Every year I try to read something for banned book week. Most years I fail. I’m a planner in most aspects of life, just not in my reading habits. However I’m in multiple book clubs now, and also help to create some social media content for my work’s accounts, so Banned Books Week was actually on my radar a month earlier than normal.
Which meant I was able to snag the audiobook of To Kill a Mockingbird from my public library before anyone else could jump on the Banned Book bandwagon.
First off, yes I think audiobooks count as reading. Thank you.
Second. Wow. I didn’t know it was possible to fall in love with a story you already knew so strongly.
I first read To Kill a Mockingbird my first semester of high school. I was young and naive. I didn’t know what books I liked. I didn’t understand what made a classic a classic. I knew I enjoyed Scout and Jem. I knew Atticus was a good man. It felt like the right type of story to be reading. Realistically I didn’t understand more about race and fairness than Scout. I still loved the book. I enjoyed the movie too. I was officially a Harper Lee fan.
And then I ignored her and mockingbird for 15 years. When Go Set a Watchman came out I read the coverage and decided to skip reading, for reasons I outlined in my actual review of Watchman last week. I probably sent out a sad tweet when Lee died, but that would have been the extent of my interactions.
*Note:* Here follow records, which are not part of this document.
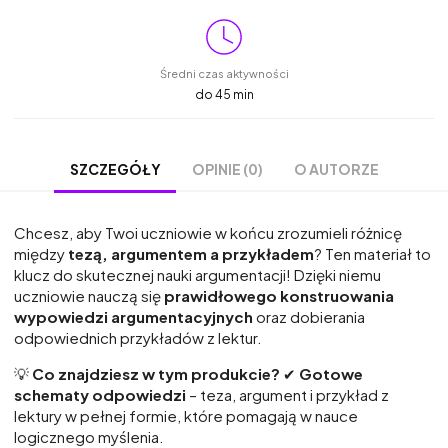
Średni czas aktywności
do 45 min
OPINIE (0)
O AUTORZE
SZCZEGÓŁY
Chcesz, aby Twoi uczniowie w końcu zrozumieli różnicę
między
tezą, argumentem a przykładem
? Ten materiał to
klucz do skutecznej nauki argumentacji! Dzięki niemu
uczniowie nauczą się
prawidłowego konstruowania
wypowiedzi argumentacyjnych
oraz dobierania
odpowiednich przykładów z lektur.
💡
Co znajdziesz w tym produkcie?
✔
Gotowe
schematy odpowiedzi
– teza, argument i przykład z
lektury w pełnej formie, które pomagają w nauce
logicznego myślenia.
Then Furious Hours came out this year and I was obsessed again. I didn’t remember as much from Mockingbird as I had originally thought. I gained a better understanding of Harper Lee’s life, the more autobiographical nature of parts of her work, and the place Watchman fits in everything. I also knew I wanted to give her seminal work another try.
Reading To Kill a Mockingbird at 30 was like coming home. The whole gang was there. Only now I had background information. Dill was clearly based on Truman Capote, which is a sentence 14 year old me wouldn’t even know how to process. Scout is also younger than I remembered, and her naivete shows. The fact that it was only published in 1960 really packs the biggest punch. Civil rights were still a hot button issue. Writing something from a southern perspective set during the 30’s was a hot take.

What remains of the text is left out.